## Record extracts
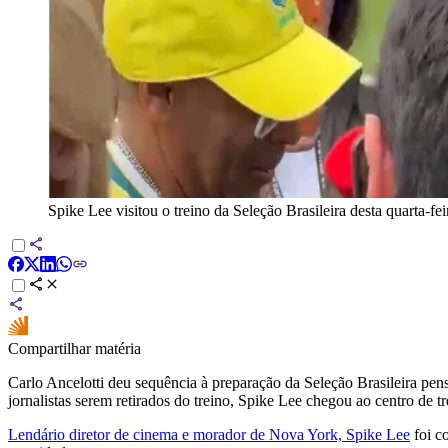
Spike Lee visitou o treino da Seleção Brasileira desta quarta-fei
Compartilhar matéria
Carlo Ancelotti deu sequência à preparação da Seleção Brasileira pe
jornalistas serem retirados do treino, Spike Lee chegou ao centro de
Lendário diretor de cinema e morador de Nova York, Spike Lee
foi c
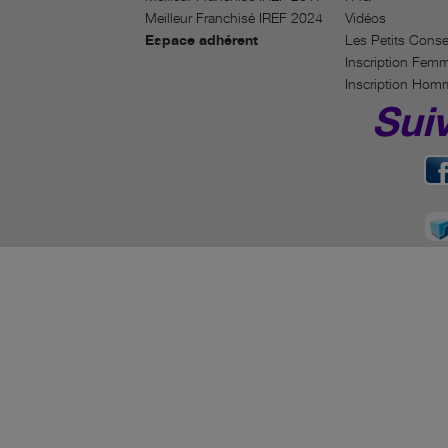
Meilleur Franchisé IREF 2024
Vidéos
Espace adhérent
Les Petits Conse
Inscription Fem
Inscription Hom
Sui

## What needs to be done
Which lines above contain the word "Brasileira"? Copy all of them.

## Answer area
Spike Lee visitou o treino da Seleção Brasileira desta quarta-fei
Carlo Ancelotti deu sequência à preparação da Seleção Brasileira pe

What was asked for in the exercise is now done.